An essential part of good teaching is getting students interested in what you have to teach them. After that, you just need to point them in the right direction, to give some encouragement, and perhaps to help them to refine the quality of their work.
It is clear that students, then, must be involved in the learning process. They will not, for the most part, become interested in something unless they have some ownership. The best way to establish that ownership is to ask your students an interesting question, one that they perceive as being authentic and that they cannot immediately answer. Such questions will vary depending on the student, but it is the job of the teacher to think up these questions and to devote considerable class time to allow students to work on them, individually at first, and then collectively.

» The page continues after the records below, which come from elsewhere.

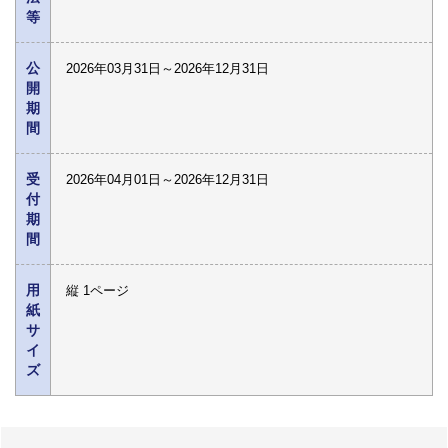
等
公
2026年03月31日～2026年12月31日
開
期
間
受
2026年04月01日～2026年12月31日
付
期
間
用
縦 1ページ
紙
サ
イ
ズ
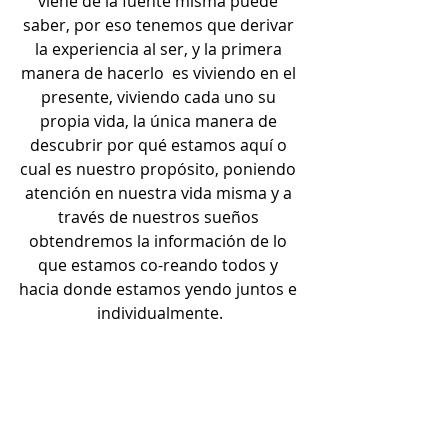
viene de la fuente misma puede 
saber, por eso tenemos que derivar 
la experiencia al ser, y la primera 
manera de hacerlo  es viviendo en el 
presente, viviendo cada uno su 
propia vida, la única manera de 
descubrir por qué estamos aquí o 
cual es nuestro propósito, poniendo 
atención en nuestra vida misma y a 
través de nuestros sueños 
obtendremos la información de lo 
que estamos co-reando todos y 
hacia donde estamos yendo juntos e 
individualmente.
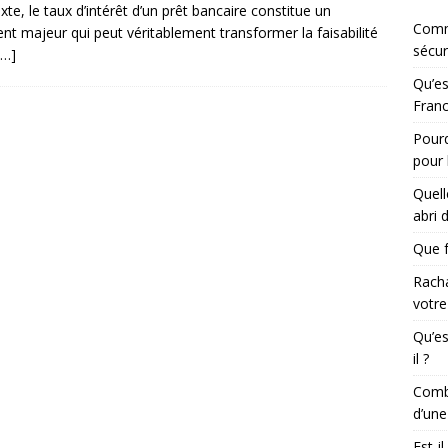
xte, le taux d’intérêt d’un prêt bancaire constitue un
Comm
nt majeur qui peut véritablement transformer la faisabilité
sécur
[…]
Qu’es
Franc
Pourq
pour 
Quell
abri 
Que f
Racha
votre
Qu’es
il ?
Combi
d’une
Est-i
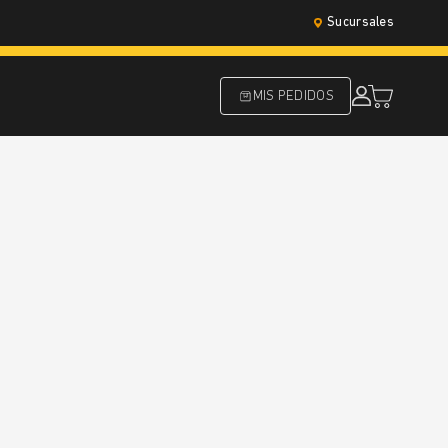
Sucursales
MIS PEDIDOS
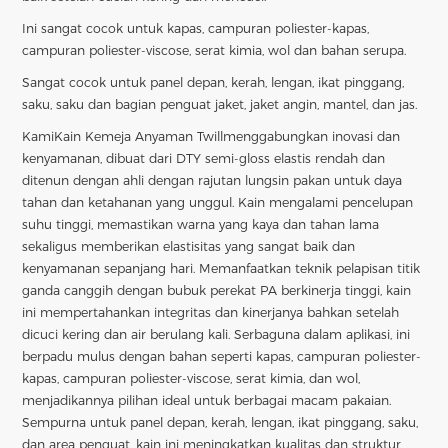
Ini sangat cocok untuk kapas, campuran poliester-kapas,
campuran poliester-viscose, serat kimia, wol dan bahan serupa.
Sangat cocok untuk panel depan, kerah, lengan, ikat pinggang,
saku, saku dan bagian penguat jaket, jaket angin, mantel, dan jas.
Kami
Kain Kemeja Anyaman Twill
menggabungkan inovasi dan
kenyamanan, dibuat dari DTY semi-gloss elastis rendah dan
ditenun dengan ahli dengan rajutan lungsin pakan untuk daya
tahan dan ketahanan yang unggul. Kain mengalami pencelupan
suhu tinggi, memastikan warna yang kaya dan tahan lama
sekaligus memberikan elastisitas yang sangat baik dan
kenyamanan sepanjang hari. Memanfaatkan teknik pelapisan titik
ganda canggih dengan bubuk perekat PA berkinerja tinggi, kain
ini mempertahankan integritas dan kinerjanya bahkan setelah
dicuci kering dan air berulang kali. Serbaguna dalam aplikasi, ini
berpadu mulus dengan bahan seperti kapas, campuran poliester-
kapas, campuran poliester-viscose, serat kimia, dan wol,
menjadikannya pilihan ideal untuk berbagai macam pakaian.
Sempurna untuk panel depan, kerah, lengan, ikat pinggang, saku,
dan area penguat, kain ini meningkatkan kualitas dan struktur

I do not mean to imply that thinking of these questions is easy, just that it is essential. Many of us were taught by teachers who thought that their main job was to provide clear explanations of the concepts that were in the book. We must recognize that this approach is backwards. The clear explanations need to come after the students have figured out how to solve the problem, or at least after they have worked on it long enough to care about a solution and to want to know.
It is also best if the first attempt at this explanation comes from a student, so that the class is actively thinking about the validity of that explanation. When the explanation comes from the teacher, students tend to write it in their notebook without giving it much thought. When the explanation comes from a peer, students tend to be critical and open minded, trying to find a flaw in the argument. The second is a far better way to learn.